General Internal Medicine Board Review Questions

REVIEW QUESTIONS


Charles A. Morris


QUESTION 1. A 46-year-old salesman presents for follow-up to his primary care doctor after a recent upper respiratory infection (URI). He was treated with moxifloxacin. He also now notes easy bruisability and a nosebleed last week. He has a history of atrial fibrillation and takes warfarin. His examination reveals a few ecchymoses but otherwise is normal. He is guaiac negative and has no petechiae. His laboratory evaluation reveals hematocrit (Hct) of 42%, platelets 339,000/µL. His International Normalized Ratio (INR) is 6.2, and partial thromboplastin time (PTT) is 42 seconds. What is the most appropriate therapy?
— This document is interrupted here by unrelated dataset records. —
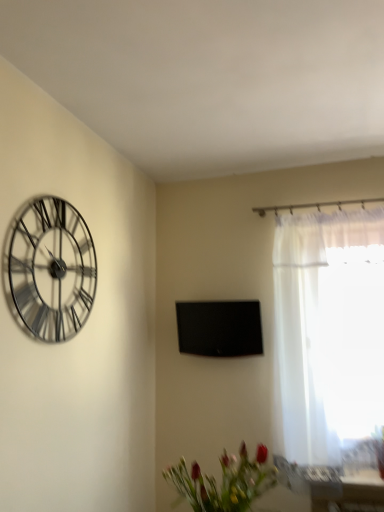 What do you see at coordinates (224, 482) in the screenshot? This screenshot has width=384, height=512. I see `matte green vase at lower center` at bounding box center [224, 482].

Image resolution: width=384 pixels, height=512 pixels. What do you see at coordinates (219, 328) in the screenshot?
I see `black glossy tv at center` at bounding box center [219, 328].

At what (x,y) coordinates should I click in order to perform the action: click on matte green vase at lower center. Please return your answer as a coordinate pair (x, y). Image resolution: width=384 pixels, height=512 pixels. Looking at the image, I should click on (224, 482).

Is metallic silver clock at upper left facing away from white sheer curtain at right?

metallic silver clock at upper left does not have its back to white sheer curtain at right.

From the image's perspective, is metallic silver clock at upper left positioned above or below white sheer curtain at right?

Based on their image positions, metallic silver clock at upper left is located above white sheer curtain at right.

Does metallic silver clock at upper left lie in front of white sheer curtain at right?

Yes, it is in front of white sheer curtain at right.

Considering the sizes of metallic silver clock at upper left and white sheer curtain at right in the image, is metallic silver clock at upper left bigger or smaller than white sheer curtain at right?

Considering their sizes, metallic silver clock at upper left takes up less space than white sheer curtain at right.

Is black glossy tv at center to the right of matte green vase at lower center from the viewer's perspective?

Yes, black glossy tv at center is to the right of matte green vase at lower center.

Consider the image. Does black glossy tv at center touch matte green vase at lower center?

black glossy tv at center and matte green vase at lower center are not in contact.

Is point (236, 311) positioned before point (206, 475)?

No, it is not.

From the image's perspective, which is above, black glossy tv at center or matte green vase at lower center?

black glossy tv at center appears higher in the image.

Is matte green vase at lower center taller or shorter than metallic silver clock at upper left?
    A. Fresh frozen plasma until INR <2.0


    B. Recombinant factor VIIa


    C. Protamine sulfate


    D. Oral vitamin K


    E. Platelet transfusion


QUESTION 2. A 32-year-old electrician presents with weight loss and cough with bloody sputum. He has a history of a positive purified protein derivative (PPD) for which he never received treatment. On examination, he appears comfortable. He is afebrile, blood pressure (BP) 122/68 mm Hg, heart rate 89 beats per minute, room air oxygen saturation of 97%. His chest x-ray demonstrates a left upper lobe consolidation. The next step in his management should be:


    A. Initiate therapy for community-acquired pneumonia (CAP) with levofloxacin 750 mg orally once daily


    B. Admit to the hospital to negative airflow room out of concern of active pulmonary Mycobacterium tuberculosis


    C. Initiate outpatient therapy with isoniazid for treatment of latent TB infection (LTBI)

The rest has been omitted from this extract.